Metal ions are required active components of several proteins, including pancreatic enzymes [4]. The metals such as Zn, copper, chromium, selenium, and manganese have been found to be essential for normal biologic functions and now are termed as essential trace elements [5, 6], which play important role in the etiopathogenesis of acute pancreatitis.
It is well-known that Zn plays essential role in almost all aspects of metabolism. Its functions include structural and catalytic roles in metalloenzymes and other metalloproteins, as well as regulatory roles in such diverse processes as synaptic signaling and gene expression [7]. Besides, Zn plays an essential biochemical role that retards the oxidative processes, and it also serves as a potential antioxidant [8]. An abnormal Zn metabolism is accompanied with severe oxidative stress as a result of an increase in oxygen free radical production [8]. Long ago, Zn has been recognized as essential for the activity of a wide range of enzymes including superoxide dismutase (SOD) and glutathione peroxidase (GSH-Px) [9]. SOD is one of the most important antioxidants [10]. GSH-Px is an abundant intracellular thiol that plays an essential role in the detoxification of oxidants, and acts as a critically important antioxidant in many different cell types [11].

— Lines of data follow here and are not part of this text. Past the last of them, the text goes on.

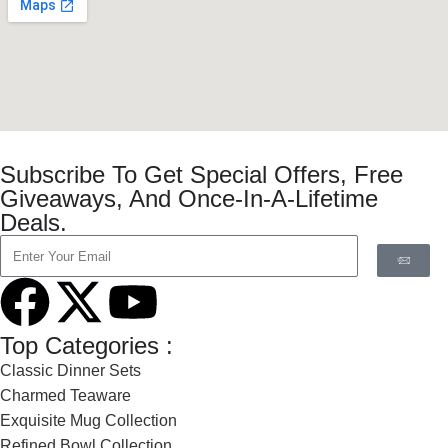
Subscribe To Get Special Offers, Free
Giveaways, And Once-In-A-Lifetime
Deals.
Top Categories :
Classic Dinner Sets
Charmed Teaware
Exquisite Mug Collection
Refined Bowl Collection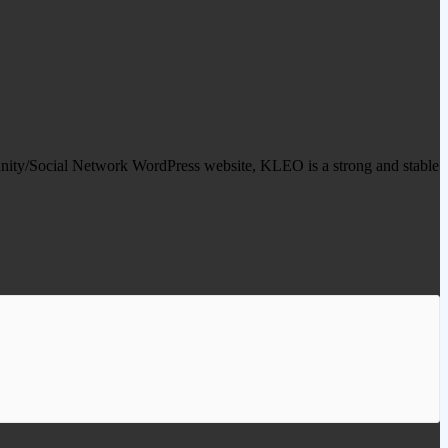
y/Social Network WordPress website, KLEO is a strong and stable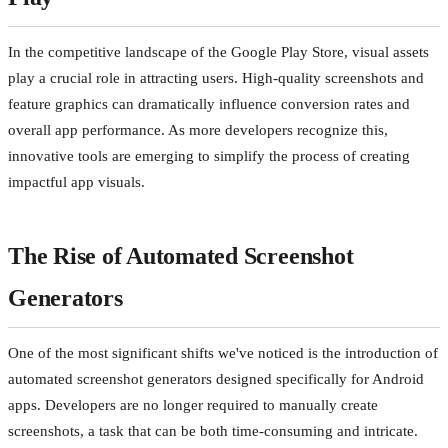
In the competitive landscape of the Google Play Store, visual assets
play a crucial role in attracting users. High-quality screenshots and
feature graphics can dramatically influence conversion rates and
overall app performance. As more developers recognize this,
innovative tools are emerging to simplify the process of creating
impactful app visuals.
The Rise of Automated Screenshot
Generators
One of the most significant shifts we've noticed is the introduction of
automated screenshot generators designed specifically for Android
apps. Developers are no longer required to manually create
screenshots, a task that can be both time-consuming and intricate.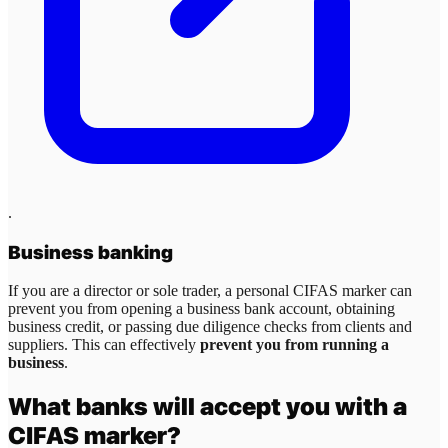
.
Business banking
If you are a director or sole trader, a personal CIFAS marker can
prevent you from opening a business bank account, obtaining
business credit, or passing due diligence checks from clients and
suppliers. This can effectively
prevent you from running a
business
.
What banks will accept you with a
CIFAS marker?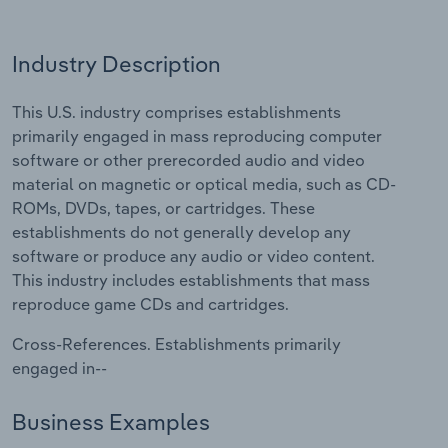
Relpro
Marketing
Accommodation & Food Services
Industry Classifications
Industry Description
Private Equity
Mining
This U.S. industry comprises establishments
primarily engaged in mass reproducing computer
Procurement
Personal Services
software or other prerecorded audio and video
material on magnetic or optical media, such as CD-
Sales
Professional, Scientific and Technical
ROMs, DVDs, tapes, or cartridges. These
Services
establishments do not generally develop any
software or produce any audio or video content.
Public Administration & Safety
This industry includes establishments that mass
reproduce game CDs and cartridges.
Real Estate, Rental & Leasing
Cross-References. Establishments primarily
Retail Trade
engaged in--
Thematic Reports
Business Examples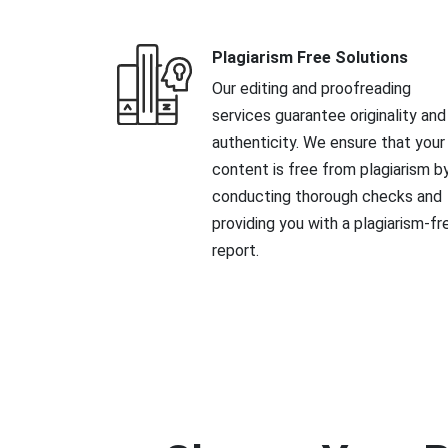
Plagiarism Free Solutions
Our editing and proofreading
services guarantee originality and
authenticity. We ensure that your
content is free from plagiarism b
conducting thorough checks and
providing you with a plagiarism-fr
report.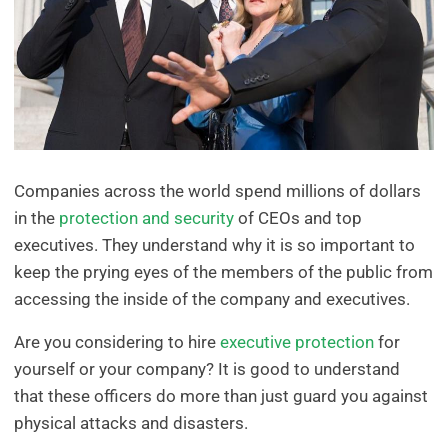
Companies across the world spend millions of dollars
in the
protection and security
of CEOs and top
executives. They understand why it is so important to
keep the prying eyes of the members of the public from
accessing the inside of the company and executives.
Are you considering to hire
executive protection
for
yourself or your company? It is good to understand
that these officers do more than just guard you against
physical attacks and disasters.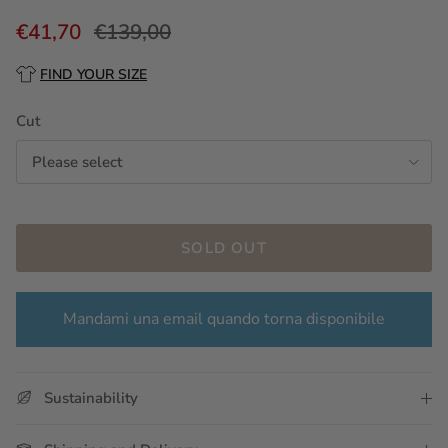
€41,70
€139,00
FIND YOUR SIZE
Cut
Please select
SOLD OUT
Mandami una email quando torna disponibile
Sustainability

As what we have demonstrated, in our previous study, the levels of Zn, copper, chromium, and manganese in the SAP group were lower than that in the controlled group [12]. The present study investigated the effect of Zn supplement on the levels of free oxygen radicals and antioxidant enzyme in rats with severe acute pancreatitis.
Methods and Materials
Animals and Study Groups
Forty-five pathogen-free male Wistar rats weighing 200–300 g and aging 9 to 11 weeks were provided by Laboratory Animal Center of Anhui Medical University of China. Animals were fasted overnight except with free access to water. All studies were performed in accordance with the guidance of the Committee on Care and Use of Laboratory Animals.

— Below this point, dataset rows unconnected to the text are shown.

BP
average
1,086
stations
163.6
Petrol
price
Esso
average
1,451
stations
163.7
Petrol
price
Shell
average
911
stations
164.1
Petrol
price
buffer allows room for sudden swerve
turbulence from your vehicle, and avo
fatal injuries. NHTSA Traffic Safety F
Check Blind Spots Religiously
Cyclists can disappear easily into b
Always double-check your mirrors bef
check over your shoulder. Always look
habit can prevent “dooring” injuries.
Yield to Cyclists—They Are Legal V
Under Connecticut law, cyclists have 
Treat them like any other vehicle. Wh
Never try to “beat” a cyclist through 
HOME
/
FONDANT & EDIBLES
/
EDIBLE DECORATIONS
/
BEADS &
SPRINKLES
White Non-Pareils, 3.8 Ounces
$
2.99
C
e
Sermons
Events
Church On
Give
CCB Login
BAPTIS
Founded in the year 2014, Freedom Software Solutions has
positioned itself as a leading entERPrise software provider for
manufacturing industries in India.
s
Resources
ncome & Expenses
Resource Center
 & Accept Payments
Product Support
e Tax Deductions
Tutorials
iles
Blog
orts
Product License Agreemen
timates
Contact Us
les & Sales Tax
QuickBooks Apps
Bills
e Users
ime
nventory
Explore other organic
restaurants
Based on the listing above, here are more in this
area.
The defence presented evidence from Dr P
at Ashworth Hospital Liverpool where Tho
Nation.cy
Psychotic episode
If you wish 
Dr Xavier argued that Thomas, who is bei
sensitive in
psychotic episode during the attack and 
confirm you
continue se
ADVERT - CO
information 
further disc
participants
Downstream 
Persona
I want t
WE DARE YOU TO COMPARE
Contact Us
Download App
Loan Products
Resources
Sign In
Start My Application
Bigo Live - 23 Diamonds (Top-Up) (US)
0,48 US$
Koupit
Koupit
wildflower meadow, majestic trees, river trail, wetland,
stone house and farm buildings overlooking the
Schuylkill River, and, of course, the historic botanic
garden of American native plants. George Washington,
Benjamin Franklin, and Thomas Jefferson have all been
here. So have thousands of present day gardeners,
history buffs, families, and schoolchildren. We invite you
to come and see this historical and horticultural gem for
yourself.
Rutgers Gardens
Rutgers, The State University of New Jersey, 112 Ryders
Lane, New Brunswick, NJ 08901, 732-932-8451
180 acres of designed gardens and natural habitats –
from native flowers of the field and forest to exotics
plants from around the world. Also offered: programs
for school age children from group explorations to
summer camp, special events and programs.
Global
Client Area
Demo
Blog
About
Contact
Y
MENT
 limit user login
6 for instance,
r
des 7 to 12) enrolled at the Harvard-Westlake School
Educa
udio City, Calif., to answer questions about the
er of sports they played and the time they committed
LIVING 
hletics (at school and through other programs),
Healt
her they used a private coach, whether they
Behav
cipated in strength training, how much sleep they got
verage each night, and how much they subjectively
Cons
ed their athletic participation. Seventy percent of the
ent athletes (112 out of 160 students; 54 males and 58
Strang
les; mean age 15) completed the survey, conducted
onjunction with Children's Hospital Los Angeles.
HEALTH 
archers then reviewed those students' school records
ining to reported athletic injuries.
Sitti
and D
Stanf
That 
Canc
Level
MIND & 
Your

Forty-five male Wistar rats were divided randomly into three groups which serve as the controlled, SAP, and Zn-treated groups, respectively. The number of each group is 15. All the rats were then anesthetized with 2.5 % pentobarbital (0.1 mL/100 g body weight intraperitoneally). A midline laparotomy was performed, followed by ligation of the bile-pancreatic ducts close to the liver and duodenum. For the SAP and Zn-treated group, the pancreatic duct was retrogradely injected with 5 % sodium taurocholate (0.1 mL/100 g body weight) for 1 min and was stagnant for 4 min [13]. The Zn-treated group rats were then treated with Zn (Zn sulfate) via subcutaneous injection (5 mg/kg) immediately after 5 % of sodium taurocholate was injected. For the controlled group, sham operation was performed with the injection of normal saline into the pancreatic duct (without Zn administered). The abdomen was then closed. Twenty-four hours later, those rats were operated again, and blood samples were collected aseptically from the abdominal aorta.
Serum Amylase Activity and Histology
Serum amylase activity was measured by a chromogenic method with the Phadebas® Amylase Test. The pancreas were then rapidly removed and placed in 10 % neutral phosphate-buffered formalin for histological study.
The specimen was embedded in 10 % formaldehyde, stained with hematoxylin-eosin, and evaluated under optic microscopy. Pancreas tissue samples were examined by a pathologist, who was throughout unaware of the source of the specimens. Pancreatitis was confirmed by measuring amylase levels before and after the experiment and by histological examination.
Determination of the Free Radical Content of the Liver and Kidney Tissue
The ER 200D-SRC electron spin resonance (ESR) instrument, from the Bruker Company of Karlsruhe, Germany, was utilized. The temperature was set to 100 K. The liver and kidney samples of the controlled and experimental animals were homogenized in 10.0 mM Tris buffer (pH 7.5), and the homogenates were then centrifuged at 10,000×g for 1 min at 4 °C. Four-hundred-microliter aliquots of extracts were transferred into a test tube, and DMPO was added into a final concentration of 100 mM. Those actions’ mixture was then transferred to a flat cell for ESR measurement [14]. Subsequently, the ESR waves were recorded [15]. The ESR settings and experimental conditions are as follows: microwave frequency, 9.46 GHz; microwave power, 10 dBmW; modulation, 2.5 Gpp; scanning time, 100 s; center, (3,350 ± 300) G magnetic, and accumulated, four times.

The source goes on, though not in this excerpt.